# Olive Egger Bantam



## anakonia (Mar 23, 2014)

I got these from a older fella at the local sale barn. He said they were Olive Eggers. Waiting on the first egg to see if this is true. I won't be to upset if they are not cuz the eggs will be edible regardless of color. Just curious on what you folks think may be in the mix and if they are going to be bantams or not. I got them on may 3 rd and they were said to be a week old at that time. The rooster had started crowing and all of them have little slight muffs except one which is the one that moved when I snapped the photo. The smallest is the size of a large dove. The larger ones maybe size of a pigeon at (not quite that big but almost).
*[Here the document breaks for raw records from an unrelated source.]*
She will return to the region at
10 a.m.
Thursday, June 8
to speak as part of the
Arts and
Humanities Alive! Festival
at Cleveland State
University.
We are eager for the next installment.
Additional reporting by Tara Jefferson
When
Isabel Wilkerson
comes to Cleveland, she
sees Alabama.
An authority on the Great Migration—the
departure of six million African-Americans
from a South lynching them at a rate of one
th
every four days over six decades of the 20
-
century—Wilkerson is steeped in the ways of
Sent from my iPhone using Chicken Forum


----------



## robin416 (Sep 8, 2013)

Pretty little things.


----------



## anakonia (Mar 23, 2014)

Thank you robin416. 


Sent from my iPhone using Chicken Forum


----------



## robin416 (Sep 8, 2013)

Bantams are my preferred size and yours have got that creamsicle look to them that makes them even more appealing.


----------



## anakonia (Mar 23, 2014)

These are the first 4 I got from that man. I have 13 more that are younger I can't wait for eggs ! They are sweet but very alert bet they would be good for free ranging but I won't be doing that. May give a few to a friend who does free range though. Next time I see the older fella at the sale barm I am going to asks him what is in the mix. 
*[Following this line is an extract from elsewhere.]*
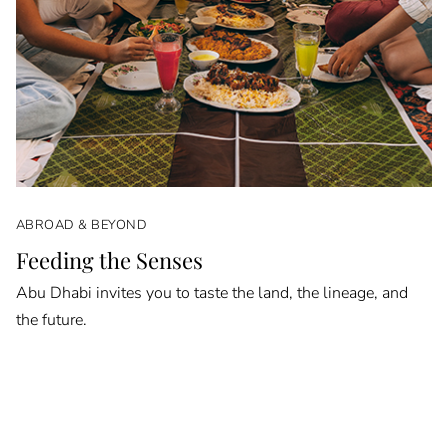
ABROAD & BEYOND
Feeding the Senses
Abu Dhabi invites you to taste the land, the lineage, and
the future.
Sent from my iPhone using Chicken Forum


----------



## anakonia (Mar 23, 2014)

I just wanted to share.
I kept one of the hens and the rooster from this group and I have been getting little green eggs. 
I put it next to a larger egg from one of my large EE girls eggs to show size.


----------



## robin416 (Sep 8, 2013)

And there it is. Looks like the guy you got them from knew what he was talking about.

Like that size comparison just because their both green.


----------



## anakonia (Mar 23, 2014)

It also shows that the little egg is a deeper slightly darker green. I will try to remember to get a picture of the hen tomorrow and share it. She still
Looks much the same and indeed they are bantam they stayed small.


----------



## Maryellen (Jan 21, 2015)

They are very pretty! The olive egg is pretty too!
My bantam EE's are flighty and neurotic . Are yours more calm?


----------